Bites are usually caused by an accumulation of stressors. Each time a dog is exposed to a stressor, stress hormones are dumped into the brain. These stress hormones are like the puzzle pieces in Tetris. They build up over time. You have to actively reduce the stress (like a Tetris player clearing lines) through management, desensitization, counter conditioning, and general stress reduction techniques. If you are not taking steps to reduce the stress, it begins to accumulate. The dumping of stress hormones into the brain leaves the dog increasingly sensitized to stressors, which replicates the puzzle pieces dropping faster and faster until you eventually reach the threshold. Soon, the dog bites. The game is over.

Stressors vary in individual dogs. One dog may be stressed by loud noises, nail trimming, men with beards, wearing a shock collar, foul weather, and a bad diet. Another dog may not seemingly respond to these factors but is sensitive to visits to the vet's office, small children, cats, people that smell like beer, dogs walking past the fenced in yard, and people approaching or entering the home. Every dog has stressors (commonly called "triggers") and a big part of effective behavioral modification strategies is identifying these as accurately and thoroughly as possible, which allows behavior consultants and handlers to focus their efforts most efficiently. Stressors, like Tetris pieces, accumulate over time.

Bite thresholds also vary. Admittedly, you have to "push" some dogs a lot more than others to elicit a bite. Some very fearful, stressed, or aggressive dogs may require very little provocation before biting. Other dogs tolerate unbelievable amounts of stress before resorting to using their teeth to defend themselves. Working with the latter group of dogs is like playing the first level of Tetris. The pieces move slowly. It's relatively easy to clear lines quickly enough to prevent a bite. Working with the former group of dogs, those who have a low bite threshold, is like playing Tetris at level 57. Because the dog is so easily stressed, it's also like starting with your screen 3/4 full. When working with the latter group of dogs, if the screen is never really cleared and the stress hormones are not reduced, eventually the dog's threshold lowers even further. You're playing with a smaller screen, and now it's even easier to lose.

Whenever I talk to a client about a biting dog, we first work together at establishing the triggers. What things would make this dog more likely to bite? Then we talk about the previous week of the dog's life - what did the dog do?

Looking at one of the dogs I mentioned earlier, here are the identified triggers: being muzzled, loud noises, nail trimming, men with beards, wearing a shock collar, being out in the rain, being restrained, and a bad diet. The dog bites on Tuesday. The dog has never bitten before. The owner is nervous and upset, she loves her dog and is disturbed by the appearance of new behavior in the dog she described as "really friendly."

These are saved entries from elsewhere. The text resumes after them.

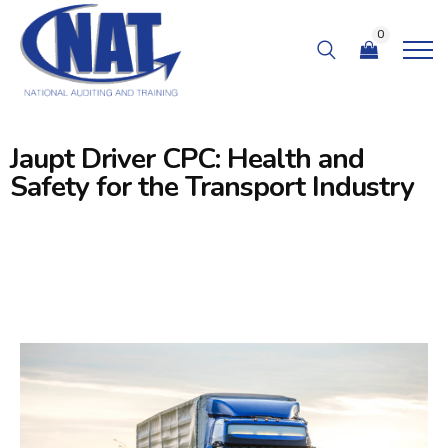
0
Jaupt Driver CPC: Health and
Safety for the Transport Industry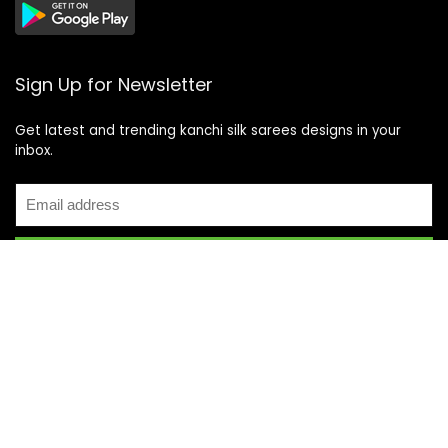
Sign Up for Newsletter
Get latest and trending kanchi silk sarees designs in your
inbox.
Recent Posts
Top 5 Silk Saree Shops in Kanchipuram for Authentic
Kanjivarams (2026)
Best Catering Services for South Indian Weddings: A
Complete Guide for Families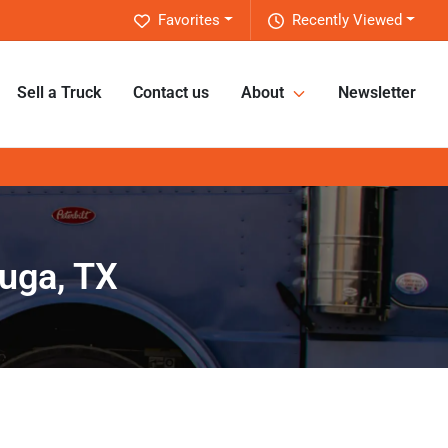
Favorites
Recently Viewed
Sell a Truck
Contact us
About
Newsletter
uga, TX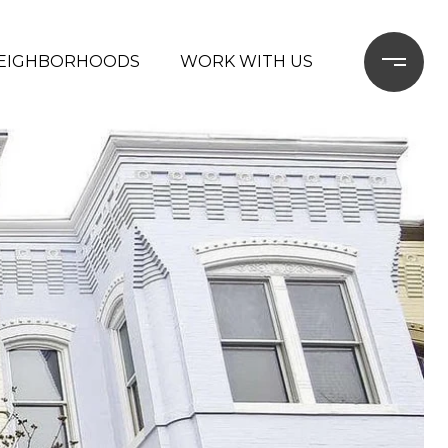
EIGHBORHOODS
WORK WITH US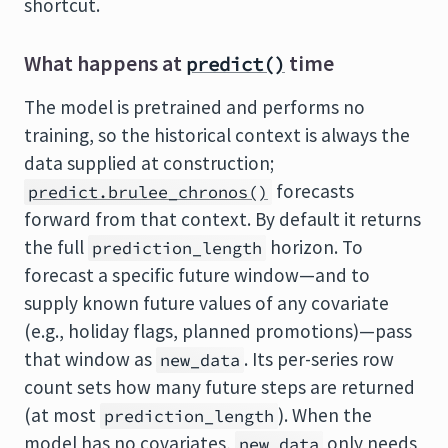
shortcut.
What happens at
time
predict()
The model is pretrained and performs no
training, so the historical context is always the
data supplied at construction;
forecasts
predict.brulee_chronos()
forward from that context. By default it returns
the full
horizon. To
prediction_length
forecast a specific future window—and to
supply known future values of any covariate
(e.g., holiday flags, planned promotions)—pass
that window as
. Its per-series row
new_data
count sets how many future steps are returned
(at most
). When the
prediction_length
model has no covariates,
only needs
new_data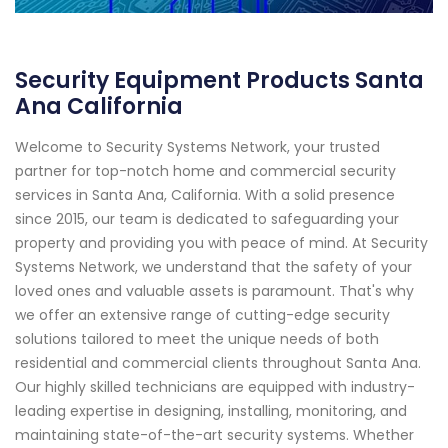
Security Equipment Products Santa
Ana California
Welcome to Security Systems Network, your trusted
partner for top-notch home and commercial security
services in Santa Ana, California. With a solid presence
since 2015, our team is dedicated to safeguarding your
property and providing you with peace of mind. At Security
Systems Network, we understand that the safety of your
loved ones and valuable assets is paramount. That's why
we offer an extensive range of cutting-edge security
solutions tailored to meet the unique needs of both
residential and commercial clients throughout Santa Ana.
Our highly skilled technicians are equipped with industry-
leading expertise in designing, installing, monitoring, and
maintaining state-of-the-art security systems. Whether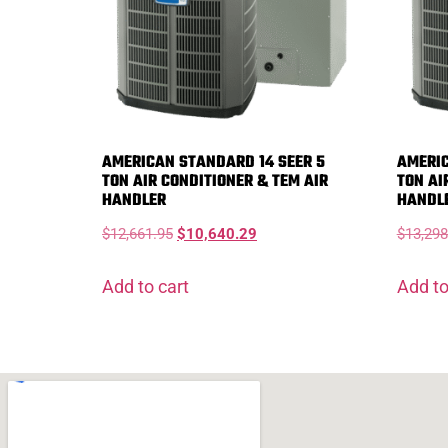
AMERICAN STANDARD 14 SEER 5
AMERIC
TON AIR CONDITIONER & TEM AIR
TON AI
HANDLER
HANDL
$
12,661.95
$
10,640.29
$
13,298
Add to cart
Add to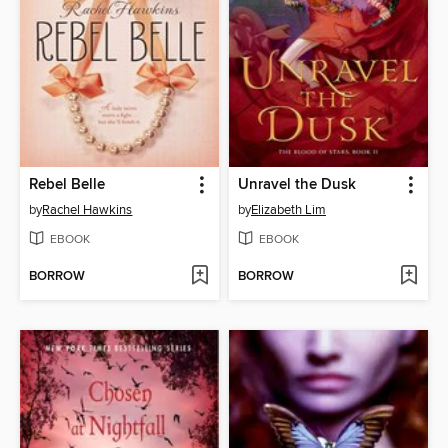
Rebel Belle
Unravel the Dusk
by
Rachel Hawkins
by
Elizabeth Lim
EBOOK
EBOOK
BORROW
BORROW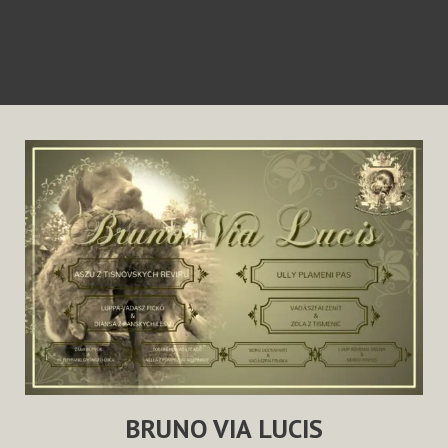
BRUNO VIA LUCIS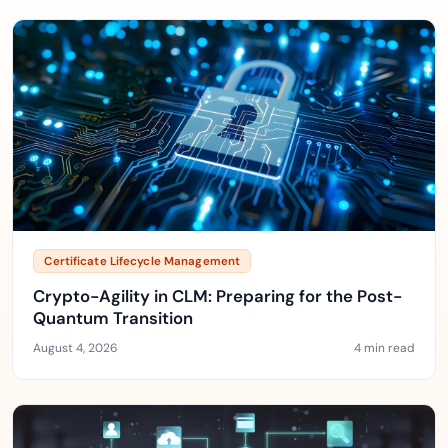
Certificate Lifecycle Management
Crypto-Agility in CLM: Preparing for the Post-
Quantum Transition
August 4, 2026
4 min read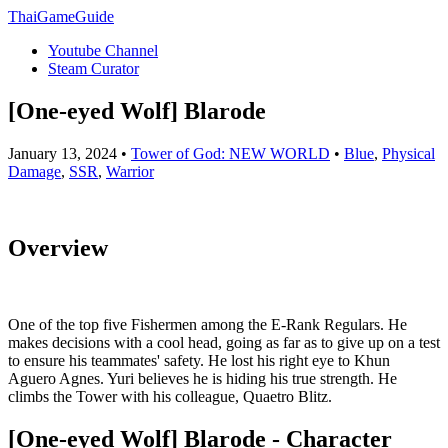
ThaiGameGuide
Youtube Channel
Steam Curator
[One-eyed Wolf] Blarode
January 13, 2024 •
Tower of God: NEW WORLD
•
Blue
,
Physical
Damage
,
SSR
,
Warrior
Overview
One of the top five Fishermen among the E-Rank Regulars. He
makes decisions with a cool head, going as far as to give up on a test
to ensure his teammates' safety. He lost his right eye to Khun
Aguero Agnes. Yuri believes he is hiding his true strength. He
climbs the Tower with his colleague, Quaetro Blitz.
[One-eyed Wolf] Blarode - Character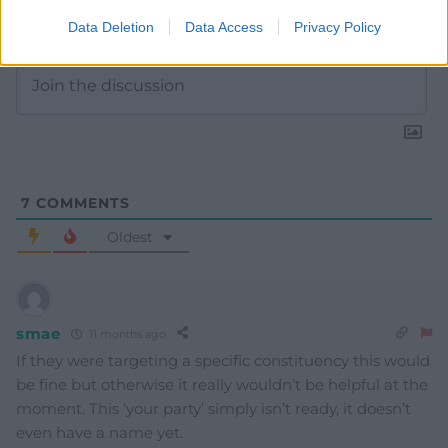
Subscribe
Data Deletion
Data Access
Privacy Policy
7
COMMENTS
Oldest
smae
11 months ago
If they were targeting a specific constituency this would
be fine but otherwise it really wouldn’t be helpful at the
moment. This ‘your party’ simply isn’t ready, it doesn’t
even have a name yet.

After six years of inappropriate diet, the dog was malnourished and yet very overweight. For his entire life, he's subsisted on the canine equivalent of a diet comprised of Mountain Dew, potato chips, cheesecake, fast food, Snickers bars, and pixie sticks.

For the last few weeks, the owner has had construction crews at her house. The project is a big renovation. Two of the guys on the crew have beards, and the project makes lots of noise. Constant sounds of power tools and construction assault the ears of both human and canine residents for eight hours a day. This project has kept the owner quite busy, so she hasn't really had a lot of time to provide the dog with exercise, training, or his regular play dates.

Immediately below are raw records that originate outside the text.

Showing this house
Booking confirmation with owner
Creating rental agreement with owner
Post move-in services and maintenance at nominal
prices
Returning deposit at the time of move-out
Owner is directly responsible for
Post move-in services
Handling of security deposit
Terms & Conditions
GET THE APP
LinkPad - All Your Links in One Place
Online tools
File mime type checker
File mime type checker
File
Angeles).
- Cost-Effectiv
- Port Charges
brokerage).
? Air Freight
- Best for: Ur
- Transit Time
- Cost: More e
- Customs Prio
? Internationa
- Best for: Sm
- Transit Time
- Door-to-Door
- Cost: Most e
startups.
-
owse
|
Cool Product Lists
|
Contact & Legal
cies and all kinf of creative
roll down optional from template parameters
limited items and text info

Last Thursday, the dog went to the groomers. Because he has been known to snap at the groomer before when the groomer attempted to clip his nails, this time she muzzled the dog and had her assistant forcibly restrain him so they could "get it over with."

Sunday it started raining. Since then it has poured continuously. Monday night was the worst thunderstorm in fifty years, the dog couldn't sleep. The thunder continued well into the morning. The dog was terrified to go outside, but needed a potty break. The owner put the shock collar on and released the dog into the yard, "contained" by an electric fence. At this time, the bearded mailman approaches the house. The dog rushes the fence line to bark at the mailman. He receives an electric shock. He bites the mailman. The puzzle pieces have filled the screen, the game is over.

This dog is very likely, as the owner said, a "friendly" dog and is not technically "aggressive." He doesn't need to be euthanized, he needs stress reduction, training, and management. He needs an owner that is knowledgeable about body language. He needs a human guide who is empathetic and understanding, who does not put him in situations he isn't capable of handling comfortably.

It is not any single puzzle piece that loses the game in Tetris, it is all of the puzzle pieces. It is often not a single trigger, but an accumulation of triggers in a designated time period without stress relief which cause the bite event. Dogs don't "bite without warning," they bite when all their warning signals go unheeded. If you are concerned about your dog's biting, a qualified behavior professional will help you identify the warning signs and turn them into action plans. With new strategies, you can set your dog up to never lose the biting game again.


----------